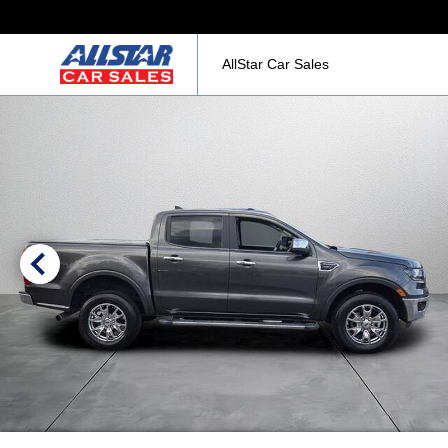
AllStar Car Sales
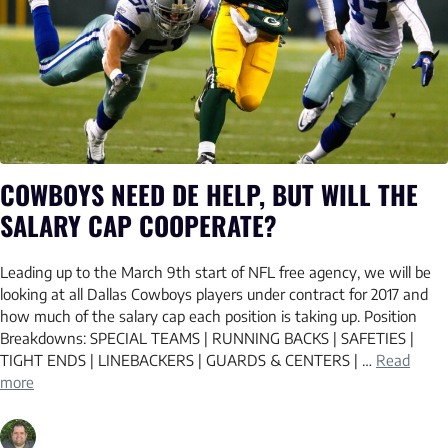
COWBOYS NEED DE HELP, BUT WILL THE
SALARY CAP COOPERATE?
Leading up to the March 9th start of NFL free agency, we will be
looking at all Dallas Cowboys players under contract for 2017 and
how much of the salary cap each position is taking up. Position
Breakdowns: SPECIAL TEAMS | RUNNING BACKS | SAFETIES |
TIGHT ENDS | LINEBACKERS | GUARDS & CENTERS | …
Read
more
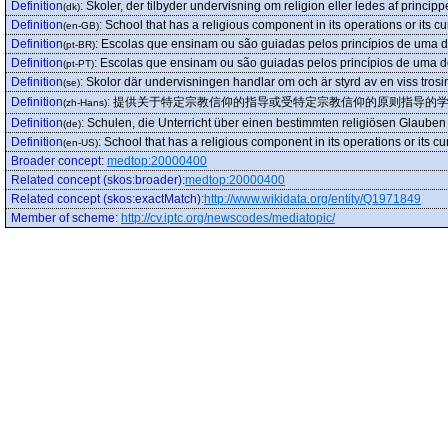
Definition
:
Skoler, der tilbyder undervisning om religion eller ledes af princippe
(dk)
Definition
:
School that has a religious component in its operations or its c
(en-GB)
Definition
:
Escolas que ensinam ou são guiadas pelos princípios de uma de
(pt-BR)
Definition
:
Escolas que ensinam ou são guiadas pelos princípios de uma de
(pt-PT)
Definition
:
Skolor där undervisningen handlar om och är styrd av en viss trosin
(se)
Definition
:
提供关于特定宗教信仰的指导或受特定宗教信仰的原则指导的
(zh-Hans)
Definition
:
Schulen, die Unterricht über einen bestimmten religiösen Glauben
(de)
Definition
:
School that has a religious component in its operations or its cu
(en-US)
Broader concept
:
medtop:20000400
Related concept (skos:broader)
:
medtop:20000400
Related concept (skos:exactMatch)
:
http://www.wikidata.org/entity/Q1971849
Member of scheme
:
http://cv.iptc.org/newscodes/mediatopic/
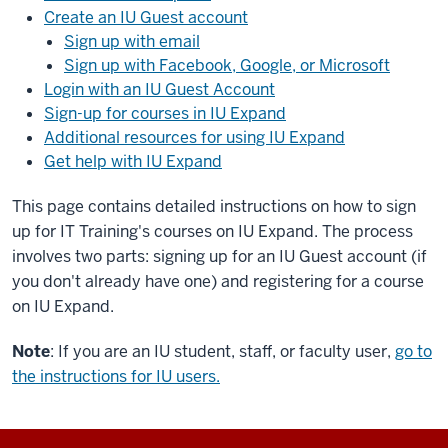
Create an IU Guest account
Sign up with email
Sign up with Facebook, Google, or Microsoft
Login with an IU Guest Account
Sign-up for courses in IU Expand
Additional resources for using IU Expand
Get help with IU Expand
This page contains detailed instructions on how to sign
up for IT Training's courses on IU Expand. The process
involves two parts: signing up for an IU Guest account (if
you don't already have one) and registering for a course
on IU Expand.
Note
: If you are an IU student, staff, or faculty user,
go to
the instructions for IU users.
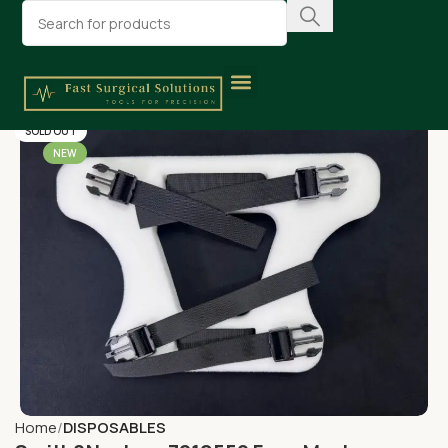
SOLD OUT
NEW
Home
DISPOSABLES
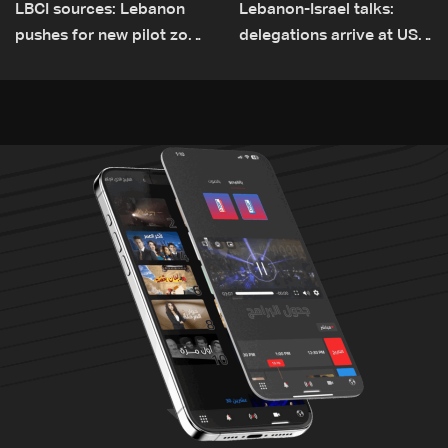
LBCI sources: Lebanon
Lebanon-Israel talks:
pushes for new pilot zone
delegations arrive at US
as talks set to continue
Embassy in Rome —
on September 1
Video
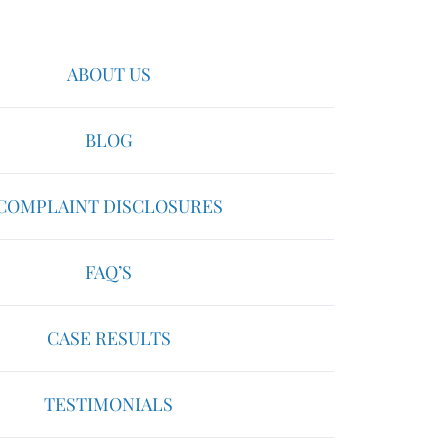
ABOUT US
BLOG
COMPLAINT DISCLOSURES
FAQ’S
CASE RESULTS
TESTIMONIALS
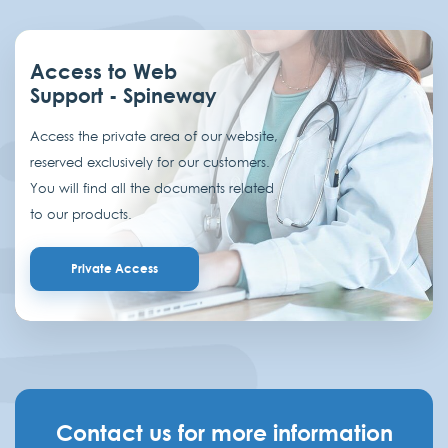
Access to Web
Support - Spineway
Access the private area of our website,
reserved exclusively for our customers.
You will find all the documents related
to our products.
Private Access
Contact us for more information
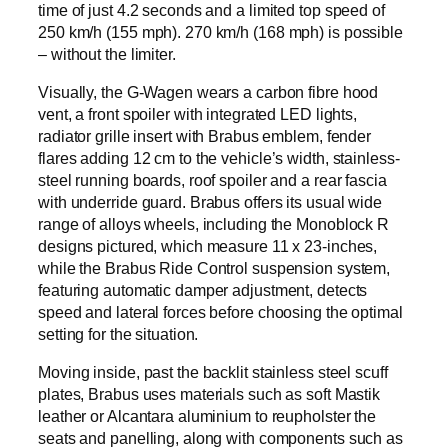
time of just 4.2 seconds and a limited top speed of
250 km/h (155 mph). 270 km/h (168 mph) is possible
– without the limiter.
Visually, the G-Wagen wears a carbon fibre hood
vent, a front spoiler with integrated LED lights,
radiator grille insert with Brabus emblem, fender
flares adding 12 cm to the vehicle’s width, stainless-
steel running boards, roof spoiler and a rear fascia
with underride guard. Brabus offers its usual wide
range of alloys wheels, including the Monoblock R
designs pictured, which measure 11 x 23-inches,
while the Brabus Ride Control suspension system,
featuring automatic damper adjustment, detects
speed and lateral forces before choosing the optimal
setting for the situation.
Moving inside, past the backlit stainless steel scuff
plates, Brabus uses materials such as soft Mastik
leather or Alcantara aluminium to reupholster the
seats and panelling, along with components such as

◇ ◇ ◇ ◇ ◇ ◇ ◇

* [Assignment] For this exercise, repeat exactly the lines of the data above from the one with "Sign up with Facebook, Google, or Microsoft" down to the one with "up for IT Training's", both end lines included.

* [Solution to the exercise]
Sign up with Facebook, Google, or Microsoft
Login with an IU Guest Account
Sign-up for courses in IU Expand
Additional resources for using IU Expand
Get help with IU Expand
This page contains detailed instructions on how to sign
up for IT Training's courses on IU Expand. The process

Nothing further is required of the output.